Ist Mundart eher ein Phänomen der dörflichen oder der ländlichen Regionen?

Weder noch. Nehmen wir das Beispiel Köln – das ist doch die Hochburg der Mundart. Ne, das lässt sich nicht festlegen, ob auf dem Land oder in der großen Stadt. Mundart ist allgegenwärtig. Glücklicherweise!

INFORMATION


Über den Künstler

Die deutsche Liedermacherin Karin Rabhansl ist am 23. Dezember 1986 in Hutthurm in Niederbayern geboren, lebt mittlerweile aber in Nürnberg. Sie ist Gitarristin und Sängerin und tritt solo sowie mit ihrer Band auf. Rabhansl singt in bayerischer Mundart und auf Hochdeutsch.

Über Rabhansls Geschichten schwebt stets die Erkenntnis, dass dieses Leben kein leichtes ist und noch nie war. Und dass die Welt kein per se guter oder schlechter, sondern oft einfach nur ein heikler Ort ist – seltsam und schön und zugleich doch immer voller Falltüren und Untiefen.

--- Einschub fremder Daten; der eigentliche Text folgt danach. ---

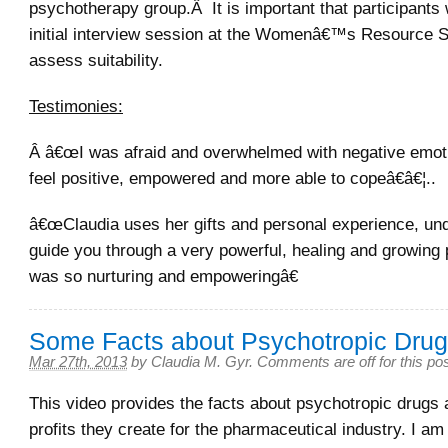
psychotherapy group.Â It is important that participants 
initial interview session at the Womenâ€™s Resource S
assess suitability.
Testimonies:
Â â€œI was afraid and overwhelmed with negative emot
feel positive, empowered and more able to copeâ€â€¦..
â€œClaudia uses her gifts and personal experience, und
guide you through a very powerful, healing and growing 
was so nurturing and empoweringâ€
Some Facts about Psychotropic Dru
Mar 27th, 2013
by
Claudia M. Gyr
.
Comments are off for this po
This video provides the facts about psychotropic drugs
profits they create for the pharmaceutical industry. I am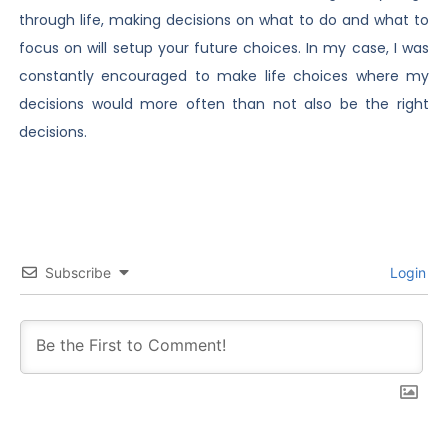
through life, making decisions on what to do and what to
focus on will setup your future choices. In my case, I was
constantly encouraged to make life choices where my
decisions would more often than not also be the right
decisions.
Subscribe
Login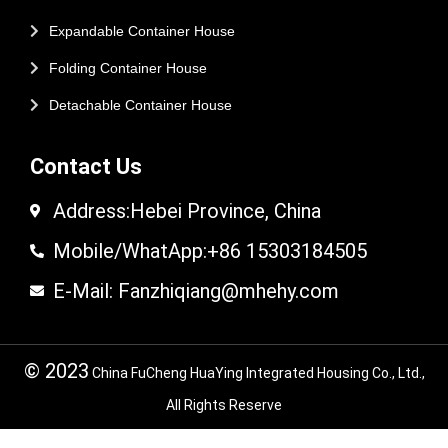
Expandable Container House
Folding Container House
Detachable Container House
Contact Us
Address:Hebei Province, China
Mobile/WhatApp:+86 15303184505
E-Mail: Fanzhiqiang@mhehy.com
© 2023
China FuCheng HuaYing Integrated Housing Co., Ltd.,
All Rights Reserve
© 2024 FuCheng HuaYing Integrated Housing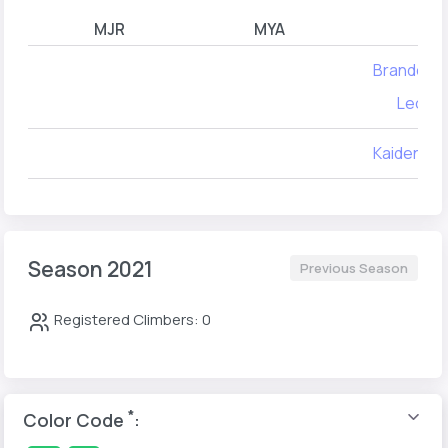
MJR
MYA
Brandon 
Leo Zif
Kaiden Ru
Season 2021
Previous Season
Registered Climbers: 0
*
Color Code
:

Im Frühjahr 2011 tourte Karin Rabhansl im Vorprogramm von Mathias Kellner durch Deutschland. Es folgten Konzerte und Festivalauftritte im deutschsprachigen Raum unter anderem mit LaBrassBanda, Stefan Dettl, Wolfgang Ambros, HMBC, Großstadtgeflüster, Ja, Panik, Heino und Agnostic Front. Aktuell hat die 36-Jährige ihr fünftes Album namens „Rodeo“ veröffentlicht (siehe CD-Tipp).

CD-TIpp - "Rodeo"

Musik aus dem bayerischen Wald – wer nun Vorurteile hegt, liegt richtig, denn es wird tatsächlich bayerisch gesungen. Klingt interessant und das ist es auch, wenngleich nicht jedes Lied auf Anhieb zu verstehen ist, denn niederbayerisch, das sprechen und verstehen wohl die wenigsten Westfalen auf Anhieb. Das macht die Musik von Karin Rebhansl, die mit „Rodeo“ ihr fünftes Album veröffentlicht, spannend. Unterstützt wird das Textliche durch einen treibenden, sehr gitarren- und somit rocklastigen Sound, der auf jeden Fall fesselnd ist. Hinzu kommen Bläserarrangements, Pianoklänge und einige Instrumente mehr. Fazit: Eine große musikalische Bandbreite wird hier abgefeiert, die – zumindest textlich – zwar etwas gewöhnungsbedürftig ist, doch großen Charme versprüht.